### Items listed in a dataset
◆ ◆ ◆ ◆ ◆ ◆ ◆
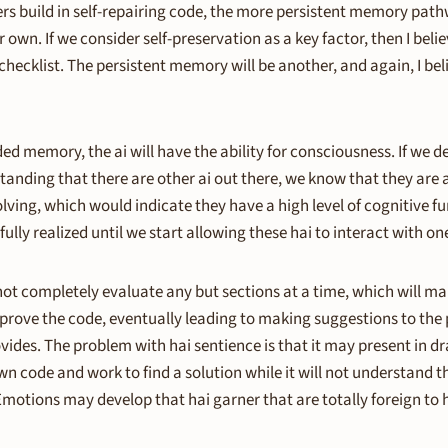
ers build in self-repairing code, the more persistent memory pa
own. If we consider self-preservation as a key factor, then I belie
hecklist. The persistent memory will be another, and again, I beli
ed memory, the ai will have the ability for consciousness. If we d
tanding that there are other ai out there, we know that they are
solving, which would indicate they have a high level of cognitive f
fully realized until we start allowing these hai to interact with one
ot completely evaluate any but sections at a time, which will 
p improve the code, eventually leading to making suggestions to t
vides. The problem with hai sentience is that it may present in d
n code and work to find a solution while it will not understand the
Emotions may develop that hai garner that are totally foreign to 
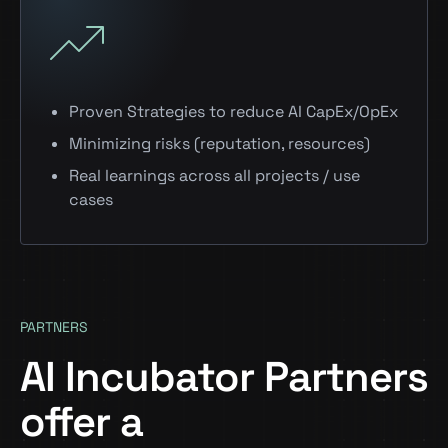
Proven Strategies to reduce AI CapEx/OpEx
Minimizing risks (reputation, resources)
Real learnings across all projects / use
cases
PARTNERS
AI Incubator Partners
offer a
◆ ◆ ◆ ◆ ◆ ◆ ◆
### PROBLEM TO WORK ON
Return, from the data above, each line in which the string "that" appears.

### ANSWER SPACE
tanding that there are other ai out there, we know that they are
vides. The problem with hai sentience is that it may present in d
Emotions may develop that hai garner that are totally foreign to 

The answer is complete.